(Beginning of Extracted information)

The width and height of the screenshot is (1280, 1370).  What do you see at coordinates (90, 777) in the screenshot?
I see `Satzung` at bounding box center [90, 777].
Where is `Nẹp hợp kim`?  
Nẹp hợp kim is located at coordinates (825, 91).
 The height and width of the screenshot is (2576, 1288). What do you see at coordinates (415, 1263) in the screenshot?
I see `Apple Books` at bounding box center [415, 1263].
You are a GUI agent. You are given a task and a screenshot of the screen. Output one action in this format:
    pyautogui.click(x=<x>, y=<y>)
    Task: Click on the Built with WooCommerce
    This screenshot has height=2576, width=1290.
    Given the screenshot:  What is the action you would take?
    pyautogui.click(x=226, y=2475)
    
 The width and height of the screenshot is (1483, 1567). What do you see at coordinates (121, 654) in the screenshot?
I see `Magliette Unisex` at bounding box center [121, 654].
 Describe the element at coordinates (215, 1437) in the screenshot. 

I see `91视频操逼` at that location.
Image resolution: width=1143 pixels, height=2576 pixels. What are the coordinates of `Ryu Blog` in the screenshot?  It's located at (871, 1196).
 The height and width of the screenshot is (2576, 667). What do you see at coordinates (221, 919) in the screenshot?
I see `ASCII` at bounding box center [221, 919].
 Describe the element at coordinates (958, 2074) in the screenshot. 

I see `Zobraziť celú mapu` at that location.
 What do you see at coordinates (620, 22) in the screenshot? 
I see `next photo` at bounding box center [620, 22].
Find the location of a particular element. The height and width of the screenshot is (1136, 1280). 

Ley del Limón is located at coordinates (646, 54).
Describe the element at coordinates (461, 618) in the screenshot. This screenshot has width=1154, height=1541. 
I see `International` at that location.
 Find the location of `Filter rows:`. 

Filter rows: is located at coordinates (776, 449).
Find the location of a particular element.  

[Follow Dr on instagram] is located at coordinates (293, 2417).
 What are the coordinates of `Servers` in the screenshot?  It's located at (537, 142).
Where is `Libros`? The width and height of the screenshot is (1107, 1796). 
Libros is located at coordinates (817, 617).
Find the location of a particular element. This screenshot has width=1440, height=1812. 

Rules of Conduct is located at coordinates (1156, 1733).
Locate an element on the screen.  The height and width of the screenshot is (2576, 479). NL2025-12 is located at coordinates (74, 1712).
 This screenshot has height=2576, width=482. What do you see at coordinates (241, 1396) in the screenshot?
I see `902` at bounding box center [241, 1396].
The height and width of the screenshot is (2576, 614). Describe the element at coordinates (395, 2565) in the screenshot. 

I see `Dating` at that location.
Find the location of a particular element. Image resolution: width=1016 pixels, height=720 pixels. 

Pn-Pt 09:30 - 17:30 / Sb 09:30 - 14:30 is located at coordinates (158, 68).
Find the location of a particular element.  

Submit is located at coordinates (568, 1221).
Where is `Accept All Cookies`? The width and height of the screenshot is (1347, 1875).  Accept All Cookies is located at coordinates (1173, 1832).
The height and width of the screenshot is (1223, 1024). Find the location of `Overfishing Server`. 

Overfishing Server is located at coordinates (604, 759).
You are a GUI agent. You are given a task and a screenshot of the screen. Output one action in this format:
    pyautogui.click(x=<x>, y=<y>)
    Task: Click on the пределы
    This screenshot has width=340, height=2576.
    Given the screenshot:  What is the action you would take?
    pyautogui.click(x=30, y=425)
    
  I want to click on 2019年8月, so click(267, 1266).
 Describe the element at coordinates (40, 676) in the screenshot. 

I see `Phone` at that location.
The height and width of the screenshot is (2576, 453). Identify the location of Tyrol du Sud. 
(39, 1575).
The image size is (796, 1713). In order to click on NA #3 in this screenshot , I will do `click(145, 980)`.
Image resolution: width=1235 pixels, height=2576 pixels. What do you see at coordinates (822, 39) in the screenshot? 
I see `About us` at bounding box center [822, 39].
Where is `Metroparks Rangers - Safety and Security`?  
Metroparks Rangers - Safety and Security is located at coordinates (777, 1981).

(End of Extracted information)

## Assignment
All of the entries, from the first line to the last, should be duplicated exactly.

## The completed task
The width and height of the screenshot is (1280, 1370).  What do you see at coordinates (90, 777) in the screenshot?
I see `Satzung` at bounding box center [90, 777].
Where is `Nẹp hợp kim`?  
Nẹp hợp kim is located at coordinates (825, 91).
 The height and width of the screenshot is (2576, 1288). What do you see at coordinates (415, 1263) in the screenshot?
I see `Apple Books` at bounding box center [415, 1263].
You are a GUI agent. You are given a task and a screenshot of the screen. Output one action in this format:
    pyautogui.click(x=<x>, y=<y>)
    Task: Click on the Built with WooCommerce
    This screenshot has height=2576, width=1290.
    Given the screenshot:  What is the action you would take?
    pyautogui.click(x=226, y=2475)
    
 The width and height of the screenshot is (1483, 1567). What do you see at coordinates (121, 654) in the screenshot?
I see `Magliette Unisex` at bounding box center [121, 654].
 Describe the element at coordinates (215, 1437) in the screenshot. 

I see `91视频操逼` at that location.
Image resolution: width=1143 pixels, height=2576 pixels. What are the coordinates of `Ryu Blog` in the screenshot?  It's located at (871, 1196).
 The height and width of the screenshot is (2576, 667). What do you see at coordinates (221, 919) in the screenshot?
I see `ASCII` at bounding box center [221, 919].
 Describe the element at coordinates (958, 2074) in the screenshot. 

I see `Zobraziť celú mapu` at that location.
 What do you see at coordinates (620, 22) in the screenshot? 
I see `next photo` at bounding box center [620, 22].
Find the location of a particular element. The height and width of the screenshot is (1136, 1280). 

Ley del Limón is located at coordinates (646, 54).
Describe the element at coordinates (461, 618) in the screenshot. This screenshot has width=1154, height=1541. 
I see `International` at that location.
 Find the location of `Filter rows:`. 

Filter rows: is located at coordinates (776, 449).
Find the location of a particular element.  

[Follow Dr on instagram] is located at coordinates (293, 2417).
 What are the coordinates of `Servers` in the screenshot?  It's located at (537, 142).
Where is `Libros`? The width and height of the screenshot is (1107, 1796). 
Libros is located at coordinates (817, 617).
Find the location of a particular element. This screenshot has width=1440, height=1812. 

Rules of Conduct is located at coordinates (1156, 1733).
Locate an element on the screen.  The height and width of the screenshot is (2576, 479). NL2025-12 is located at coordinates (74, 1712).
 This screenshot has height=2576, width=482. What do you see at coordinates (241, 1396) in the screenshot?
I see `902` at bounding box center [241, 1396].
The height and width of the screenshot is (2576, 614). Describe the element at coordinates (395, 2565) in the screenshot. 

I see `Dating` at that location.
Find the location of a particular element. Image resolution: width=1016 pixels, height=720 pixels. 

Pn-Pt 09:30 - 17:30 / Sb 09:30 - 14:30 is located at coordinates (158, 68).
Find the location of a particular element.  

Submit is located at coordinates (568, 1221).
Where is `Accept All Cookies`? The width and height of the screenshot is (1347, 1875).  Accept All Cookies is located at coordinates (1173, 1832).
The height and width of the screenshot is (1223, 1024). Find the location of `Overfishing Server`. 

Overfishing Server is located at coordinates (604, 759).
You are a GUI agent. You are given a task and a screenshot of the screen. Output one action in this format:
    pyautogui.click(x=<x>, y=<y>)
    Task: Click on the пределы
    This screenshot has width=340, height=2576.
    Given the screenshot:  What is the action you would take?
    pyautogui.click(x=30, y=425)
    
  I want to click on 2019年8月, so click(267, 1266).
 Describe the element at coordinates (40, 676) in the screenshot. 

I see `Phone` at that location.
The height and width of the screenshot is (2576, 453). Identify the location of Tyrol du Sud. 
(39, 1575).
The image size is (796, 1713). In order to click on NA #3 in this screenshot , I will do `click(145, 980)`.
Image resolution: width=1235 pixels, height=2576 pixels. What do you see at coordinates (822, 39) in the screenshot? 
I see `About us` at bounding box center [822, 39].
Where is `Metroparks Rangers - Safety and Security`?  
Metroparks Rangers - Safety and Security is located at coordinates (777, 1981).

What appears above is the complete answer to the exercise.